In Frutigen vor dem Lötschberg-Basistunnel wartet am 11 Juli 2022 die BLS Re 465 005, ex „Niesen“ (91 85 4465 005-7 CH-BLS) mit einem Kesselwagenzug auf Weiterfahrt, so konnte ich sie aus einem Zug aufnehmen.

Die Lok wurde 1994 von der SLM (Schweizerische Lokomotiv- und Maschinenfabrik) in Winterthur unter der Fabriknummer 5642 gebaut, der elektrische Teil ist von der ABB (Asea Brown Boveri).

Die Re 465 ist eine von der BLS Lötschbergbahn beschaffte elektrische, vierachsige Universallokomotive mit Umrichtertechnik. Sie ist eine Weiterentwicklung der Re 460 der SBB und gehört zur Lok-2000-Familie. Nach der Erstbestellung der BLS über acht Maschinen die 1994 gebaut wurden, folgten weitere 1997 zehn Loks (009–018) für den Huckepackkorridor. Diese Loks aus den 90er-Jahren sind für den Personen- wie für den Güterverkehr im Einsatz. Künftig werden sie auch beim Autoverlad und im Berner Oberland eingesetzt, nicht mehr im originalen Dunkelblau, sondern im leuchtenden BLS-Grün.
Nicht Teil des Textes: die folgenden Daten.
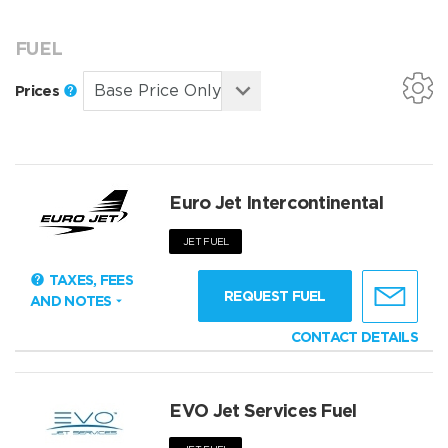
FUEL
Prices
Euro Jet Intercontinental
JET FUEL
TAXES, FEES
REQUEST FUEL
AND NOTES
CONTACT DETAILS
EVO Jet Services Fuel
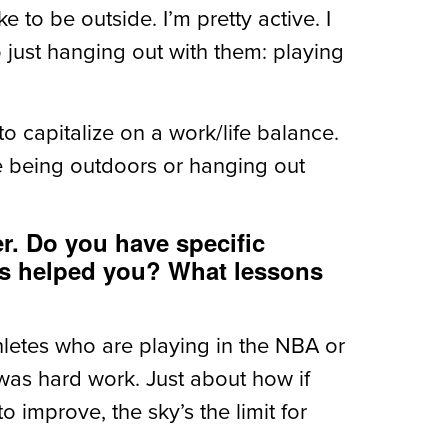
ke to be outside. I’m pretty active. I
o just hanging out with them: playing
ry to capitalize on a work/life balance.
ike being outdoors or hanging out
er. Do you have specific
has helped you? What lessons
athletes who are playing in the NBA or
 was hard work. Just about how if
 improve, the sky’s the limit for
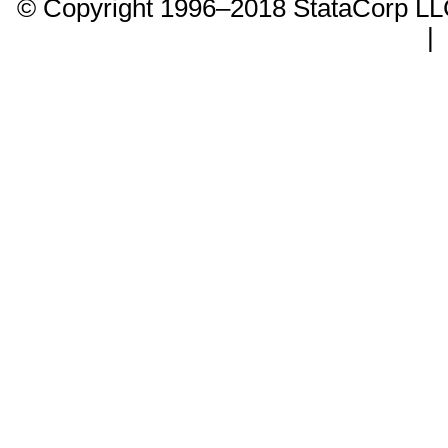
© Copyright 1996–2018 StataCorp 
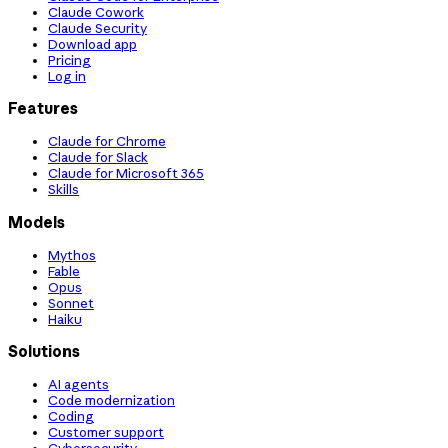
Claude Cowork
Claude Security
Download app
Pricing
Log in
Features
Claude for Chrome
Claude for Slack
Claude for Microsoft 365
Skills
Models
Mythos
Fable
Opus
Sonnet
Haiku
Solutions
AI agents
Code modernization
Coding
Customer support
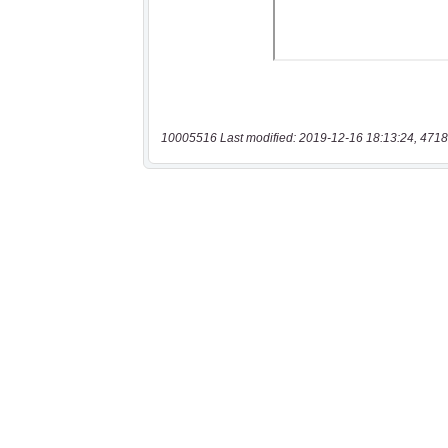
10005516 Last modified: 2019-12-16 18:13:24, 4718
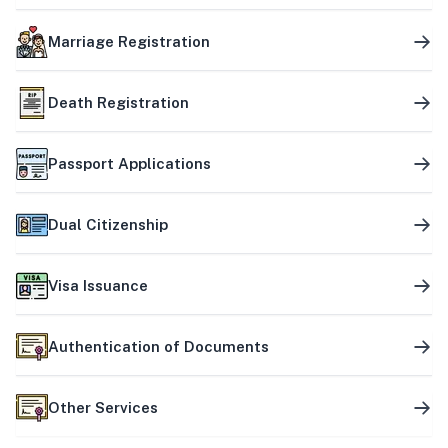
Marriage Registration
Death Registration
Passport Applications
Dual Citizenship
Visa Issuance
Authentication of Documents
Other Services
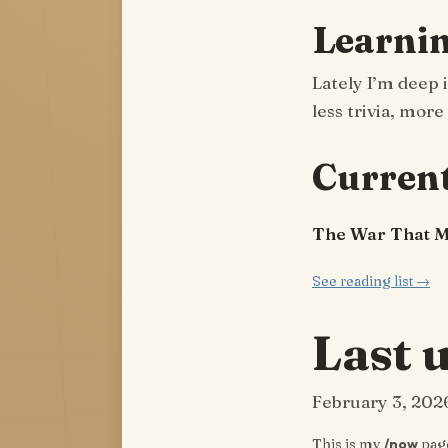
Learni
Lately I’m deep 
less trivia, more
Current
The War That 
See reading list →
Last 
February 3, 202
This is my
/now
page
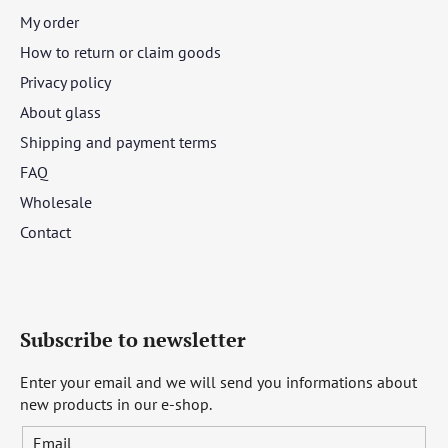
My order
How to return or claim goods
Privacy policy
About glass
Shipping and payment terms
FAQ
Wholesale
Contact
Subscribe to newsletter
Enter your email and we will send you informations about
new products in our e-shop.
Email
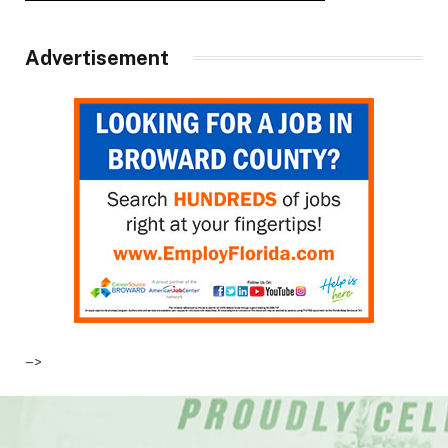
Advertisement
–>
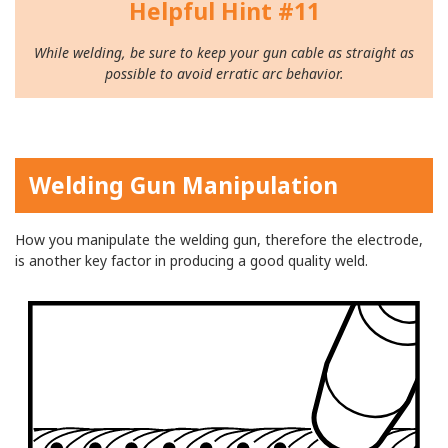
Helpful Hint #11
While welding, be sure to keep your gun cable as straight as
possible to avoid erratic arc behavior.
Welding Gun Manipulation
How you manipulate the welding gun, therefore the electrode,
is another key factor in producing a good quality weld.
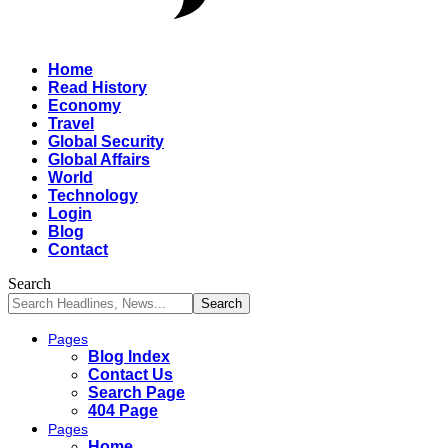
Home
Read History
Economy
Travel
Global Security
Global Affairs
World
Technology
Login
Blog
Contact
Search
Pages
Blog Index
Contact Us
Search Page
404 Page
Pages
Home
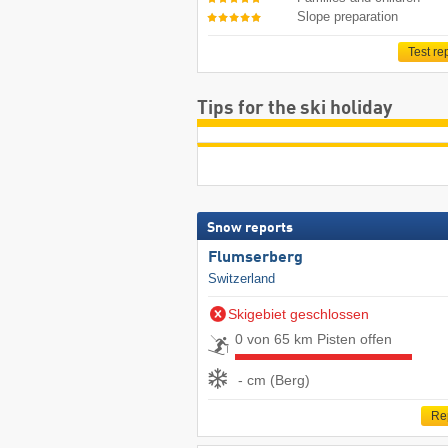
Slope preparation
Test re
Tips for the ski holiday
Snow reports
Flumserberg
Switzerland
Skigebiet geschlossen
0 von 65 km Pisten offen
- cm (Berg)
Re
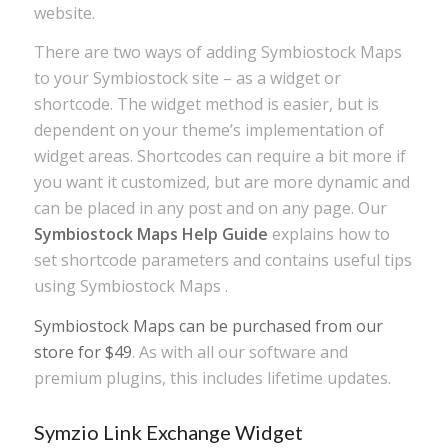
website.
There are two ways of adding Symbiostock Maps
to your Symbiostock site – as a widget or
shortcode. The widget method is easier, but is
dependent on your theme’s implementation of
widget areas. Shortcodes can require a bit more if
you want it customized, but are more dynamic and
can be placed in any post and on any page. Our
Symbiostock Maps Help Guide
explains how to
set shortcode parameters and contains useful tips
using Symbiostock Maps .
Symbiostock Maps can be purchased from our
store for $49
. As with all our software and
premium plugins, this includes lifetime updates.
Symzio Link Exchange Widget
Die Re 465 stellen eine Weiterentwicklung der Re 460 dar. Wie diese hat sie GTO-Thyristoren als Ventile im Stromrichter und Drehstrom-Asynchronmotoren. Der Unterschied liegt in der Umrichteranlage. Im Fall der Re 460 besteht ein Traktionsstromrichter (in der Lok sind zwei Geräte verbaut, ein Gerät pro Drehgestell) aus zwei Vierquadrantenstellern, die den Zwischenkreis parallel versorgen, und einem Motor-Wechselrichter, der zwei Motoren parallel speist. Die Stromrichter der Re 465 gruppieren sich zu drei Vierquadrantenstellern parallel an einem Zwischenkreis mit zwei Wechselrichtern, je einen Motor im Drehgestell speisend. Somit lässt sich eine schleudernde Achse schneller und effektiver wieder in normalen Lauf bringen. Wurde bei der Entwicklung der Re 460 auf Dreipunkt-Stromrichter gesetzt, wurde im Gegensatz dazu die Re 465 mit Zweipunkt-Technik ausgestattet. Die Zwischenkreisspannung senkte man entsprechend von 3,5 kV (Re 460) auf 2,8 kV (Re 465). Zudem besitzt die Re 465 sechspolige Asynchron-Fahrmotoren (Re 460: vierpolige Asynchronmotoren). Daraus resultiert eine gegenüber der Re 460 erhöhte Dauerleistung von 6.270 kW (Stundenleistung von 7.000 kW).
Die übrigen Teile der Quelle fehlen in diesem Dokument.